Weekend Notebook #2608 – India’s AI Moment: Capital, Compute, Confidence

PM in a group photograph along with global tech leaders at the Opening Ceremony of India AI Impact Summit – 2026 at Bharat Mandapam, in New Delhi on February 19, 2026.

Published on LinkedIn and amitabhapte.com — 22nd February 2026

This Week in AI — India Moves from Talk to Build

Most global AI events feel like the same conversation, recycled. The India AI Impact Summit, from the coverage and announcements this week read differently.

Less vision decks. More committed capital. Less safety debate. More infrastructure.

Five days at Bharat Mandapam in New Delhi. Over half a million visitors. Twenty-plus heads of state. Nearly every major AI CEO in the world, Altman, Pichai, Amodei, Hassabis, in the same room. And a wave of announcements specific enough to take seriously.

The scale is worth stating upfront. Hyperscalers globally are on track to deploy $700 billion in AI capex this year. India pulled a significant share of that attention. Reliance announced $110 billion for data centres and infrastructure over seven years. Adani committed $100 billion for renewable-energy AI data centres by 2035. US tech added its own layer on top.

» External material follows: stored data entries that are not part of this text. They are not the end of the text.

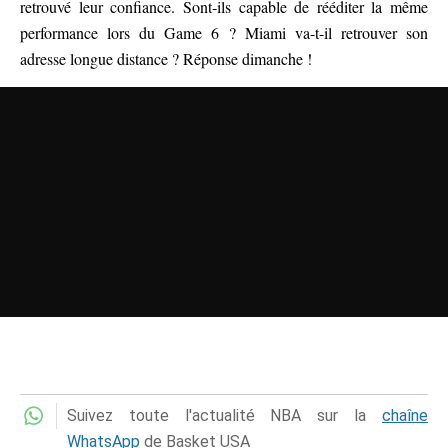
retrouvé leur confiance. Sont-ils capable de rééditer la même
performance lors du Game 6 ? Miami va-t-il retrouver son
adresse longue distance ? Réponse dimanche !
Suivez toute l'actualité NBA sur la
chaîne
WhatsApp
de Basket USA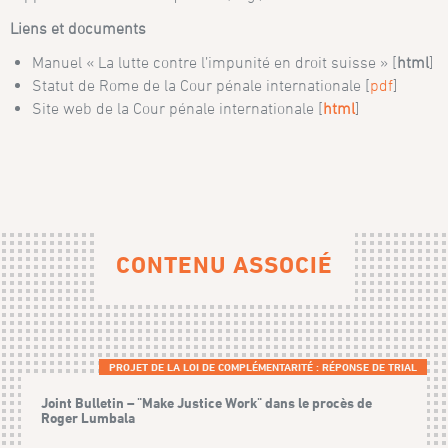
Liens et documents
Manuel « La lutte contre l’impunité en droit suisse » [
html
]
Statut de Rome de la Cour pénale internationale [
pdf
]
Site web de la Cour pénale internationale [
html
]
CONTENU ASSOCIÉ
PROJET DE LA LOI DE COMPLÉMENTARITÉ : RÉPONSE DE TRIAL
Joint Bulletin – "Make Justice Work" dans le procès de
Roger Lumbala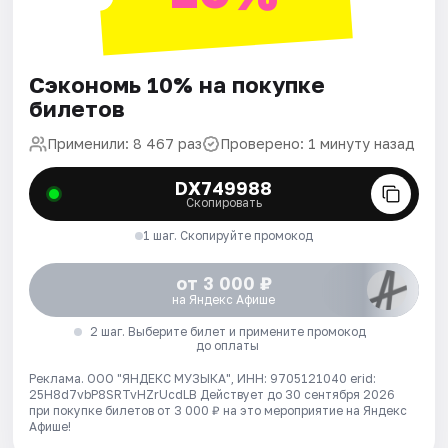
Сэкономь 10% на покупке
билетов
Применили: 8 467 раз
Проверено: 1 минуту назад
DX749988
Скопировать
1 шаг. Скопируйте промокод
от 3 000 ₽
на Яндекс Афише
2 шаг. Выберите билет и примените промокод
до оплаты
Реклама. ООО "ЯНДЕКС МУЗЫКА", ИНН: 9705121040 erid:
25H8d7vbP8SRTvHZrUcdLB
Действует до 30 сентября 2026
при покупке билетов от 3 000 ₽ на это мероприятие на Яндекс
Афише!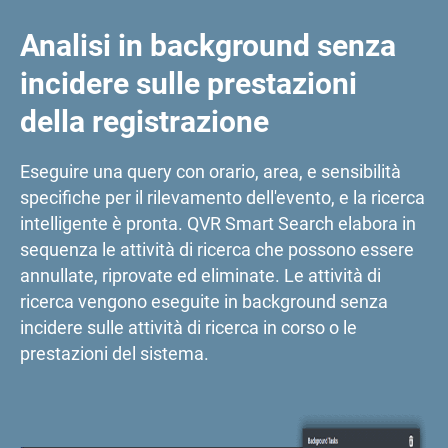
Analisi in background senza
incidere sulle prestazioni
della registrazione
Eseguire una query con orario, area, e sensibilità
specifiche per il rilevamento dell'evento, e la ricerca
intelligente è pronta. QVR Smart Search elabora in
sequenza le attività di ricerca che possono essere
annullate, riprovate ed eliminate. Le attività di
ricerca vengono eseguite in background senza
incidere sulle attività di ricerca in corso o le
prestazioni del sistema.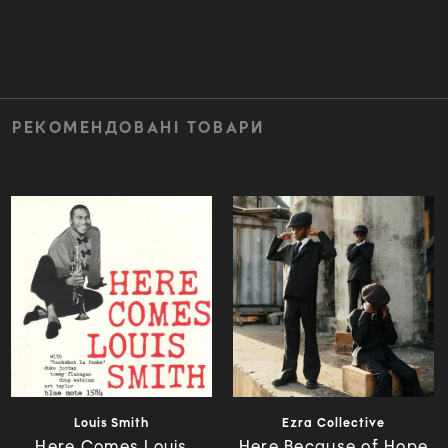
РЕКОМЕНДОВАНІ ТОВАРИ
Louis Smith
Ezra Collective
Here Comes Louis
Here Because of Hope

This was the fourth in the global AI summit series, following Bletchley, Seoul, and Paris. The previous three were dominated by safety debates. India changed the register deliberately. The theme: impact. Access. The Global South. That shift matters, I’ll come back to it.

What They Announced

Google committed $15 billion to build a full-stack AI hub in Visakhapatnam, gigawatt-scale compute plus a new subsea cable gateway to the US. Pichai framed it as becoming a “full-stack partner”, not a cloud vendor. Partnerships with Reliance Jio on a dedicated cloud region and with Indian research institutions on agriculture and climate were also confirmed.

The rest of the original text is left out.